_Task item_:
All lines from the one containing "van 3 tm 14 augustus." to the end of the entries below must be output exactly, and no other lines.

# # #

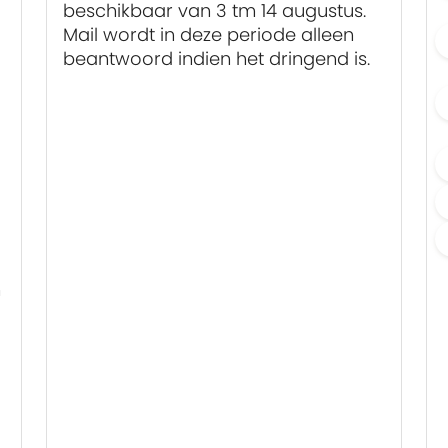
beschikbaar
van 3 tm 14 augustus.
Mail wordt in deze periode alleen
beantwoord indien het dringend is.
n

# # #

_Answer for this exercise_:
van 3 tm 14 augustus.
Mail wordt in deze periode alleen
beantwoord indien het dringend is.
n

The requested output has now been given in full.